Information provided =>
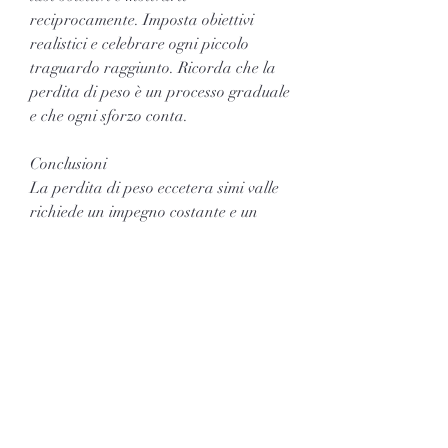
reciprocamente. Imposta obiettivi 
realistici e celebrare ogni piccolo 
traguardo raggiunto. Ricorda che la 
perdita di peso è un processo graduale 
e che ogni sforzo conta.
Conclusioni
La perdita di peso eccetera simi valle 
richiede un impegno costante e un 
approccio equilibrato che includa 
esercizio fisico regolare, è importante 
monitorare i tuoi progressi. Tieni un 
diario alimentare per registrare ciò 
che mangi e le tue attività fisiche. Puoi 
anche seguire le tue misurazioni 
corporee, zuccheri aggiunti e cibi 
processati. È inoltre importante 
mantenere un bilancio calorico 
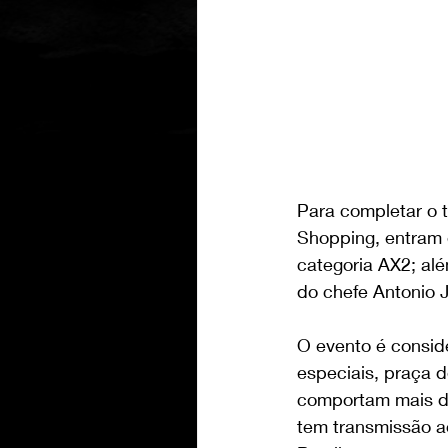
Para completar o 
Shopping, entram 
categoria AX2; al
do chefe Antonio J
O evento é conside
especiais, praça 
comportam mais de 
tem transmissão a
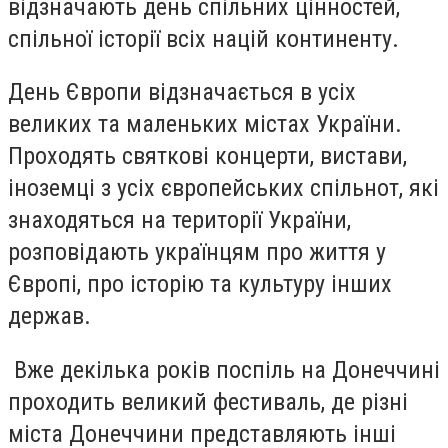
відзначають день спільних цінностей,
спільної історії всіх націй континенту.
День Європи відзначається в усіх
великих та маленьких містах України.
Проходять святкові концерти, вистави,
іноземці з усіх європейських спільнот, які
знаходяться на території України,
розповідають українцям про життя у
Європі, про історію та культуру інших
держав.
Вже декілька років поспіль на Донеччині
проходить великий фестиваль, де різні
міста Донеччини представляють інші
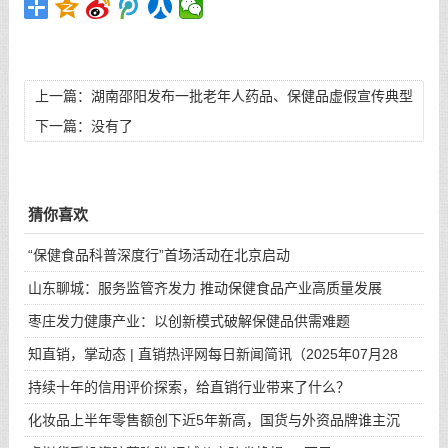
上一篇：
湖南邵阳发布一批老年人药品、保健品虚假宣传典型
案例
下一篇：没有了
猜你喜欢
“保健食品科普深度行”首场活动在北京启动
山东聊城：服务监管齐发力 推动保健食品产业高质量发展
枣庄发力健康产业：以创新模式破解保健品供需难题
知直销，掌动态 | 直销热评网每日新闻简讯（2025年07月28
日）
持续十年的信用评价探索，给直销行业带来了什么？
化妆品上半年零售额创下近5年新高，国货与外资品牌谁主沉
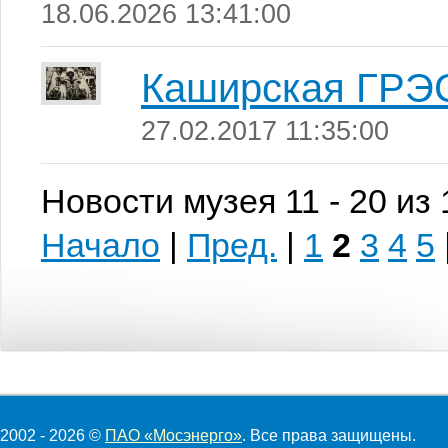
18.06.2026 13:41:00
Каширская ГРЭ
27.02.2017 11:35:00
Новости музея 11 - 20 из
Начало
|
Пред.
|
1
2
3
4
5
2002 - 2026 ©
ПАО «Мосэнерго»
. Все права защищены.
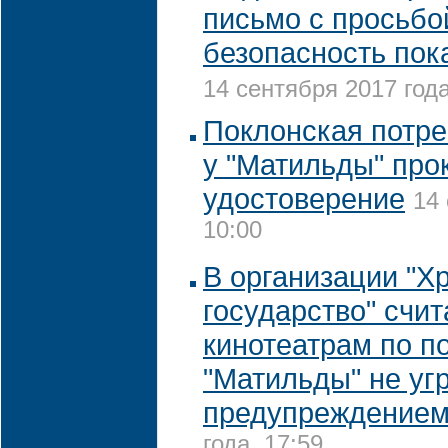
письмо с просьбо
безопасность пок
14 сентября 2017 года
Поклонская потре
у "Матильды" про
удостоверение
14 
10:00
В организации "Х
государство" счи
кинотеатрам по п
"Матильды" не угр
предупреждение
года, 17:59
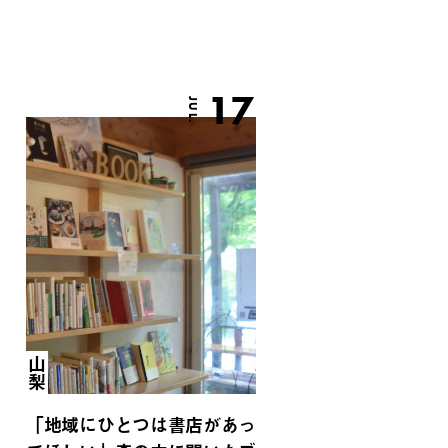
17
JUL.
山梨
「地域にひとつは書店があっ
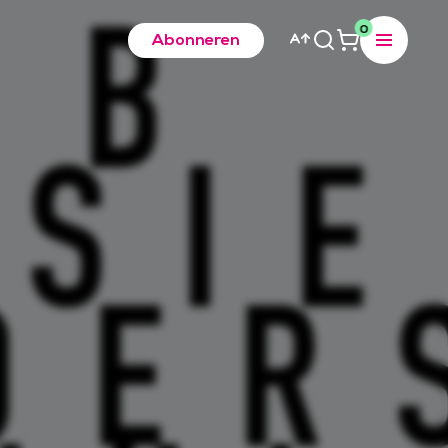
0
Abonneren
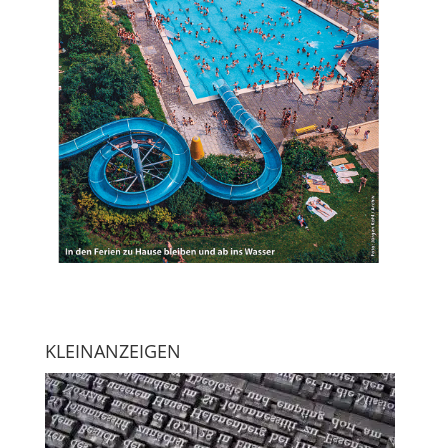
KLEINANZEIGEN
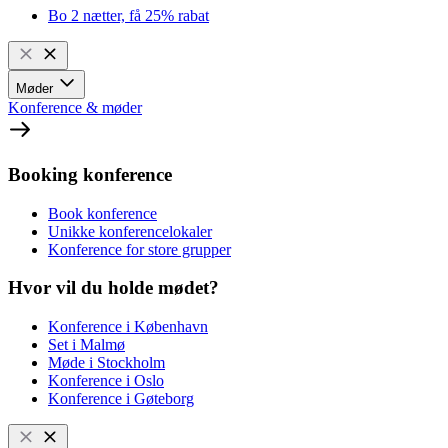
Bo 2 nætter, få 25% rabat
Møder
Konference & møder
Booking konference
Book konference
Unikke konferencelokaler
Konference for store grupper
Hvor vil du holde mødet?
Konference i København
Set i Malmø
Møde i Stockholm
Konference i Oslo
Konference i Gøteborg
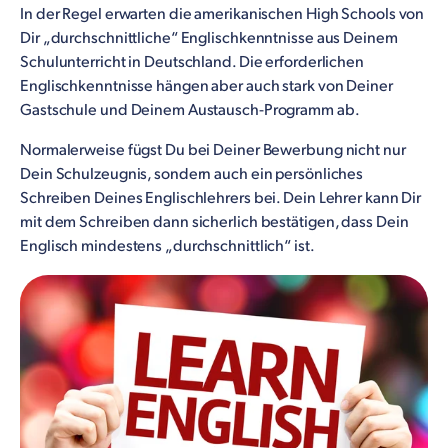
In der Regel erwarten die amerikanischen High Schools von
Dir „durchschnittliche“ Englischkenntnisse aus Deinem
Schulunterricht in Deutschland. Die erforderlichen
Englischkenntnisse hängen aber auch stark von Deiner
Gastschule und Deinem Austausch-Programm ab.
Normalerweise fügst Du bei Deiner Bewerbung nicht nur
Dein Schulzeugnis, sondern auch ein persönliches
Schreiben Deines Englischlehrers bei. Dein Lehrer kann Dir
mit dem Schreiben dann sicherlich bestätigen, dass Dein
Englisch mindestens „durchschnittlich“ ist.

Activity => Leave the pictures out, and print every line of the listing exactly as written.

Exercise output =>
reciprocamente. Imposta obiettivi 
realistici e celebrare ogni piccolo 
traguardo raggiunto. Ricorda che la 
perdita di peso è un processo graduale 
e che ogni sforzo conta.
Conclusioni
La perdita di peso eccetera simi valle 
richiede un impegno costante e un 
approccio equilibrato che includa 
esercizio fisico regolare, è importante 
monitorare i tuoi progressi. Tieni un 
diario alimentare per registrare ciò 
che mangi e le tue attività fisiche. Puoi 
anche seguire le tue misurazioni 
corporee, zuccheri aggiunti e cibi 
processati. È inoltre importante 
mantenere un bilancio calorico 
Para completar o 
Shopping, entram 
categoria AX2; al
do chefe Antonio J
O evento é conside
especiais, praça 
comportam mais de 
tem transmissão a
відзначають день спільних цінностей,
спільної історії всіх націй континенту.
День Європи відзначається в усіх
великих та маленьких містах України.
Проходять святкові концерти, вистави,
іноземці з усіх європейських спільнот, які
знаходяться на території України,
розповідають українцям про життя у
Європі, про історію та культуру інших
держав.
Вже декілька років поспіль на Донеччині
проходить великий фестиваль, де різні
міста Донеччини представляють інші
上一篇：
湖南邵阳发布一批老年人药品、保健品虚假宣传典型
案例
下一篇：没有了
猜你喜欢
“保健食品科普深度行”首场活动在北京启动
山东聊城：服务监管齐发力 推动保健食品产业高质量发展
枣庄发力健康产业：以创新模式破解保健品供需难题
知直销，掌动态 | 直销热评网每日新闻简讯（2025年07月28
日）
持续十年的信用评价探索，给直销行业带来了什么？
化妆品上半年零售额创下近5年新高，国货与外资品牌谁主沉
18.06.2026 13:41:00
Каширская ГРЭ
27.02.2017 11:35:00
Новости музея 11 - 20 из
Начало
|
Пред.
|
1
2
3
4
5
2002 - 2026 ©
ПАО «Мосэнерго»
. Все права защищены.
письмо с просьбо
безопасность пок
14 сентября 2017 года
Поклонская потре
у "Матильды" про
удостоверение
14 
10:00
В организации "Х
государство" счи
кинотеатрам по п
"Матильды" не угр
предупреждение
года, 17:59
17
JUL.
山梨
「地域にひとつは書店があっ
0
Abonneren
KLEINANZEIGEN
Bo 2 nætter, få 25% rabat
Møder
Konference & møder
Booking konference
Book konference
Unikke konferencelokaler
Konference for store grupper
Hvor vil du holde mødet?
Konference i København
Set i Malmø
Møde i Stockholm
Konference i Oslo
Konference i Gøteborg
In der Regel erwarten die amerikanischen High Schools von
Dir „durchschnittliche“ Englischkenntnisse aus Deinem
Schulunterricht in Deutschland. Die erforderlichen
Englischkenntnisse hängen aber auch stark von Deiner
Gastschule und Deinem Austausch-Programm ab.
Normalerweise fügst Du bei Deiner Bewerbung nicht nur
Dein Schulzeugnis, sondern auch ein persönliches
Schreiben Deines Englischlehrers bei. Dein Lehrer kann Dir
mit dem Schreiben dann sicherlich bestätigen, dass Dein
Englisch mindestens „durchschnittlich“ ist.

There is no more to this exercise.